Frédéric Chopin (1810-1849) : Nocturnes op. 27 n° 1 en do dièse mineur et n° 2 en ré bémol majeur ; Etudes op. 10 n° 12 en do mineur et op. 25 n° 2 en fa mineur ; Berceuse op. 57 en ré bémol majeur ; Scherzo op. 31 en si bémol mineur et op. 39 en do dièse mineur ; Valses op. 34 n° 1 en la bémol majeur et op. 64 n° 2 en do dièse mineur. Karol Szymanowski (1882-1937) : 4 Mazurkas op. 50 ; Masques op. 34 : Schéhérazade ; 2 Mazurkas op. 62. Jan Ekier, piano. 1954-1978. Notice en polonais et en anglais. 75.17. Dux 1838.

Décédé à plus de cent ans (1913-2014), le pianiste Jan Ekier, peu connu chez nous, est l’une des figures centrales du piano polonais au XXe siècle. Cet album d’archives historiques vient rappeler son importance tant sur le plan des instances culturelles de son pays que dans le domaine de la pédagogie ou de l’interprétation de Chopin et de Szymanowski. Jan Ekier a été diffusé à l’ère du microsillon par des labels comme Muza, Telefunken, Wifon, Eterna, Karussell ou Erato, qui a accueilli ses magnifiques Polonaises dans la fameuse intégrale Chopin de 25 disques des années 1970, initiée par l’État polonais, luxueux objet de collection, où figuraient près d’une quinzaine de pianiste nationaux, parmi lesquels Wladyslaw Szpilman ou Henryk Sztompka. Ces mêmes Polonaises par Jan Ekier firent l’objet, toujours chez Erato, d’un 33 Tours spécifique dans la série « Fiori musicali », en couplage avec des interprétations de Halina Czerny-Stefanska.

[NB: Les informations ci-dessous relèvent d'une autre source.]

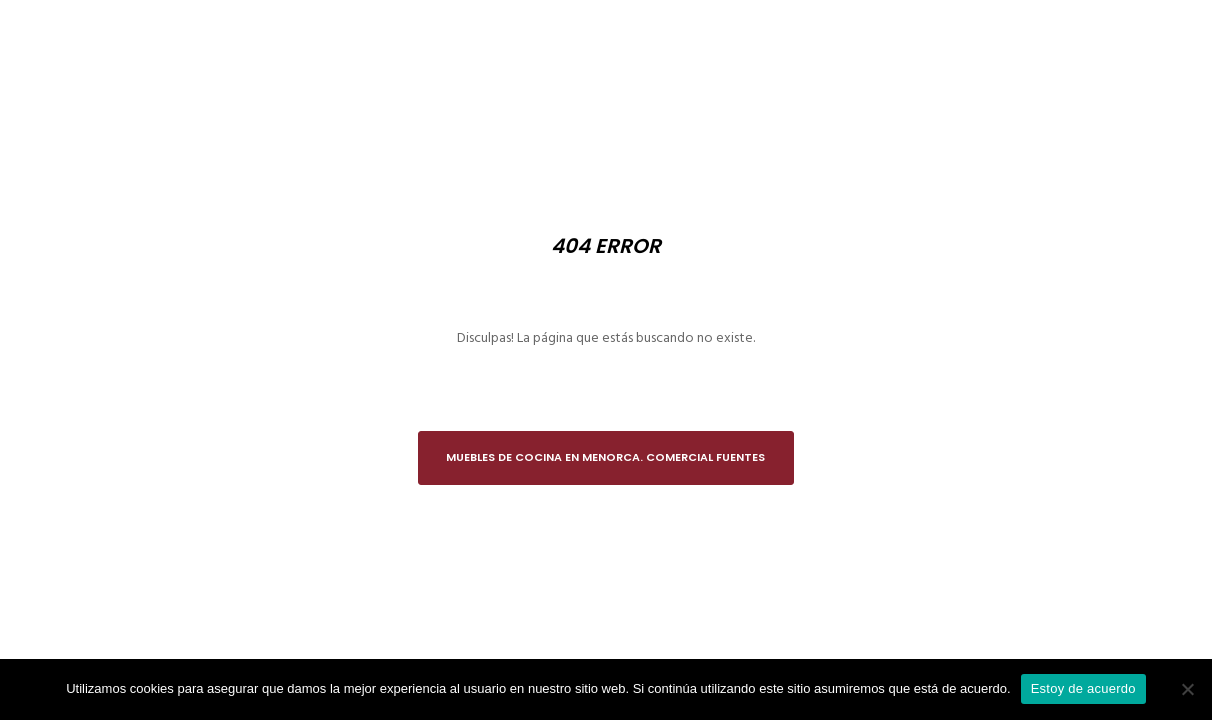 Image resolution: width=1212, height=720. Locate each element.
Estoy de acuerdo (1083, 688) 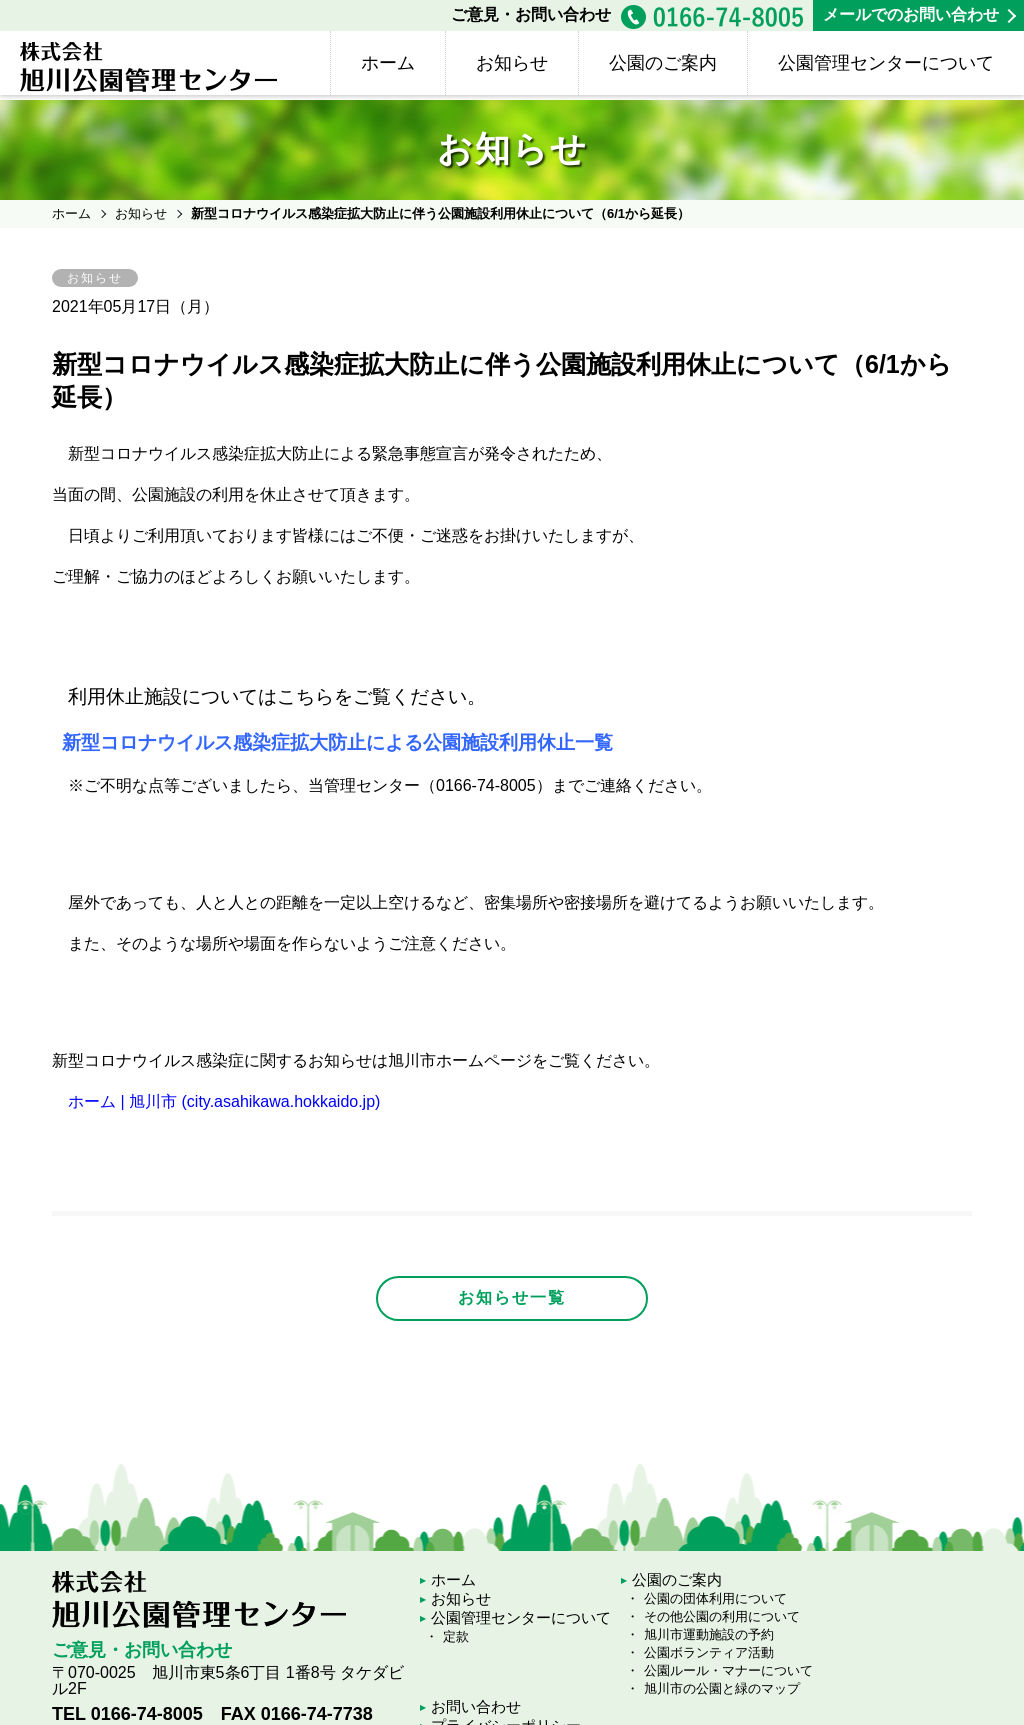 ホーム (388, 63)
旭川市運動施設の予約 (709, 1634)
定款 (456, 1636)
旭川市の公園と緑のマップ (722, 1688)
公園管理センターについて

Originaire de Cracovie, Jan Ekier est le fils d’un compositeur amateur et le frère de la pianiste Halina Ekier (1915-1962) qui n’hésitera pas, sous l’occupation, à jouer des compositeurs interdits lors de concerts privés. Jan fait de même, travaille clandestinement pour le Bureau de l’Information et de la Propagande qui informe les autorités polonaises établies à Londres, et écrit des chansons pour soutenir le moral des soldats. Il donne une série de trente concerts dans différents lieux du centre de Varsovie pendant le soulèvement de 1944 contre l’occupant allemand. Avant la guerre, il a étudié le piano à Cracovie avec Olga Stolfowa et a obtenu son diplôme au Conservatoire de Varsovie en 1937, année où il se présente au 3e Concours International Chopin, remporté par le Russe Yakov Zak. Jan Ekier se classe huitième. A cette époque, il donne déjà des concerts et commence à composer, pour le piano et pour orchestre. 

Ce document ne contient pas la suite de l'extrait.